You believe you make decisions based on facts, evidence, and common sense. This does not guarantee that your decisions are always correct.
Have you ever considered that two things can be true at the same time? In this case, that the COVID virus could have accidentally leaked from the Wuhan Institute of Virology but also because of natural zoonotic transmission?
I previously mentioned consensus generally favors a natural zoonotic origin. You asked what consensus. One would hope that to conclude that the COVID pandemic is the result of the Wuhan lab leak you would have investigated other possibilities and therefore known that the leading consensus among major health organizations, including the World Health Organization is that COVID is of zoonotic origin. Zoonotic spillover is also the consensus of the scientific community at large.

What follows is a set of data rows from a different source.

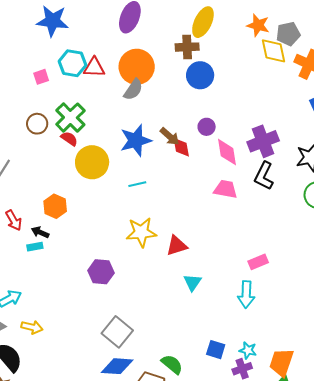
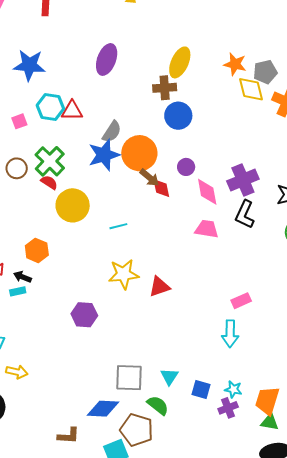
orange circle: (137, 67) -> (139, 153), moved
blue star: (136, 140) -> (104, 155), moved
cyan triangle: (192, 282) -> (169, 377), moved
gray square: (117, 332) -> (129, 378), moved, turned -36

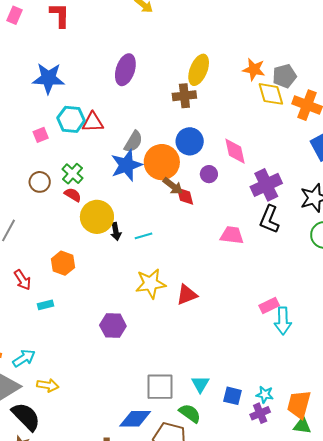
blue circle: (178, 116) -> (190, 141), moved
green cross: (50, 161) -> (72, 174), size x0.7
pink diamond: (207, 192) -> (235, 151), moved
black arrow: (22, 277) -> (116, 231), moved, turned -120
cyan arrow: (230, 334) -> (283, 321), moved

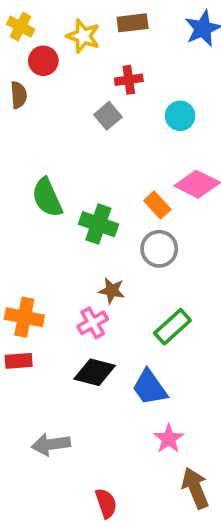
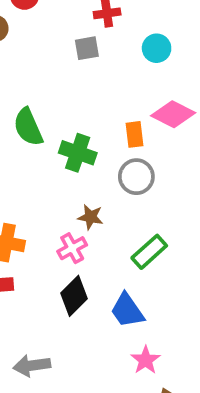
gray square: (108, 116) -> (87, 48), turned 30
orange rectangle: (157, 205) -> (135, 134), turned 35
black diamond: (95, 372) -> (74, 296), turned -60

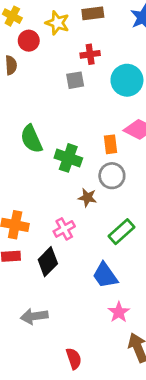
cyan circle: (157, 48) -> (127, 80), size x1.5
brown star: (91, 217) -> (87, 198), moved
black diamond: (74, 296) -> (48, 262), moved

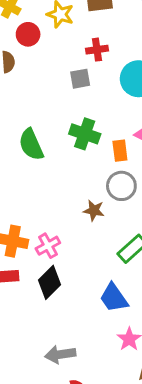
green cross: (68, 158) -> (85, 134), moved
pink cross: (64, 229) -> (48, 246), moved
gray arrow: (34, 316) -> (60, 354), moved

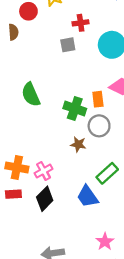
green cross: (85, 134) -> (75, 108), moved
blue trapezoid: (114, 298) -> (88, 196), moved

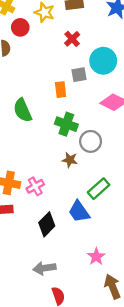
red cross: (81, 23) -> (72, 39), turned -35
gray square: (68, 45) -> (79, 75), moved
orange rectangle: (98, 99) -> (61, 90), moved
black diamond: (45, 199) -> (47, 224), moved

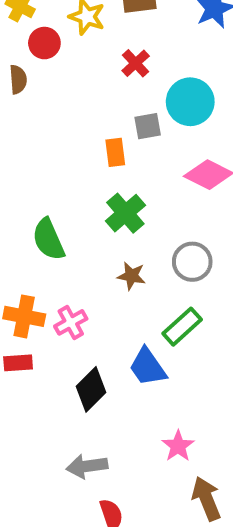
green semicircle: (23, 110) -> (48, 239), moved
green cross: (66, 124) -> (125, 213), turned 30
gray circle: (91, 141) -> (192, 262), moved

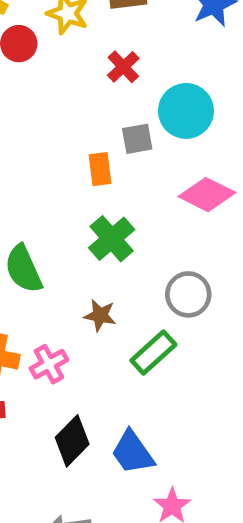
brown star: (131, 276) -> (100, 315), moved
green rectangle: (182, 327) -> (153, 353), moved
blue trapezoid: (148, 367) -> (133, 452), moved

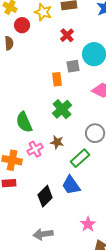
pink cross: (49, 364) -> (35, 149), moved
blue trapezoid: (133, 452) -> (71, 185), moved

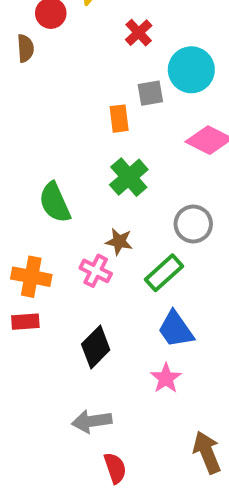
pink cross: (35, 149) -> (96, 271), moved, turned -35
blue trapezoid: (71, 185) -> (176, 329), moved
pink star: (88, 224) -> (166, 378), moved

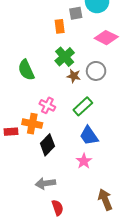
gray circle: (193, 224) -> (96, 71), moved
brown star: (119, 242) -> (74, 76), moved
orange cross: (31, 277) -> (32, 124), moved

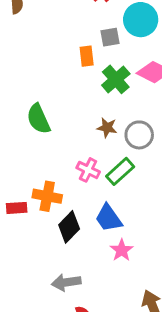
green cross: (65, 57) -> (116, 79), moved
gray circle: (96, 71) -> (139, 135), moved
pink cross: (47, 105) -> (88, 170), moved
blue trapezoid: (89, 136) -> (109, 218), moved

COVID is a virus like SARS, MERS, and Ebola, and the vast majority of emerging infectious diseases in human history are zoonotic. The virus "Monkeypox" or Mpox was first identified in captive monkeys used for research in 1958. But there are also many viruses resulting from accidental laboratory escapes, such as the Russian Flu and the Marburg virus, and many other viruses.
I don't "believe" that I make decisions based facts, evidence, and common sense. That's literally what I do. I follow the facts wherever they lead. And I've said things on this board that probably everyone at some point has disagreed with.
I've never said I'm always correct. I'm not. That is a straw man. I've been wrong about a lot of things. I change my mind all the time. Like about Trump. I devoted an entire thread to tracking how badly I thought he would lose in 2016, using the fact that the majority of primary votes went to other candidates. And we see how that prediction turned out.
Regarding Covid, why would you place any stock in the "consensus" when they were so incredibly dishonest and so wrong about the pandemic? I knew nothing about pandemics before Covid. When I started listening to the unbiased experts, I learned so much. And a lot of what I learned conflicted with the "consensus."
A refresher:
- Fauci treated Covid the same way he treated HIV and AIDS when it first developed. Do you remember how he and the "consensus" tried to tell us it was not a gay disease and that everyone had the same risk? That was a lie. Just like with Covid, there was a discreet group of people at risk: people having gay/anal sex, intravenous drug users, people getting blood transfusions, and people with third world health immune systems.
- They did the same thing with Covid. Covid (as a deadly virus) targeted discreet groups: the elderly with comorbidites, the obese, and immuno-comprmised people. It was lethal for those groups. For everyone else, it was largely like the cold or flu. My first clue that we were overstating the risk was when the study first came out in Italy (?) where the average age of people dying was over 80. Then the people dying here early on were in nursing homes.
- The "consensus" cooked the books regarding the death toll, where people who died "with" Covid were listed as dying "from" Covid.
- I learned that kids are not effective transmitters of the virus and do not get seriously ill or die from it. Minuscule numbers. So we should have never shut down the schools.
- I learned that when a virus is out in the community, lockdowns are ineffective. So we should not have shut down the country, even though the "consensus" said we should. Remember 14 days to slow the spread?
- I learned that natural immunity was as or more effective than the vaccines, despite what the "consensus" said.
- I learned that the lockdowns interfered with herd immunity, which actually made the pandemic last longer.
- I listened while people from the CDC, to talking heads, to the POTUS lied to us and said the vaccines would stop the spread of the virus.
- I heard Facui and the "consensus" tell us that masks would stop the spread of the virus. Wrong.
- I watched while they tried to force essentially the entire country to take an experimental vaccine, when that vaccine neither stopped you from catching nor spreading the virus.
- I heard the "consensus" tell us that six feet of social distancing was required and based on science, only to later learn that they pulled six feet out of their rear end, that effective social distancing was more like about 30 feet, and they picked 6 because it would be easier to sell to the public.
- I saw how Fauci and his gangsters tried to censor anything that contradicted their narrative. And now we see exactly why he wanted a pardon.
There is more, but given this, why in God's name would I give any credence to the "consensus"?
I don't think there is anything wrong with looking at the consensus, but you still have to think for yourself and see if what they are saying makes sennse. For example, a friend of mine who actually recently passed away was mad at me during the pandemic because she said that we had a crisis in Hawaii with Covid patients being quarantined, taking up hospital space, and that we only had about 500 ventilators in the entire state. (Her husband is a doctor.). When I asked how many Covid patients are actually using ventilators, she lost her mind, started telling me "you're not a doctor," etc. I said: "yeah, but I did stay at a Holiday Inn Express last night." That didn't go over too well.

. The point was: how could the limited number of ventilators be a crisis unless they were actually being monopolized by Covid patients.
But I digress. If you actually look at the evidence and think about this logically it's hard to come any other reasonable conclusion.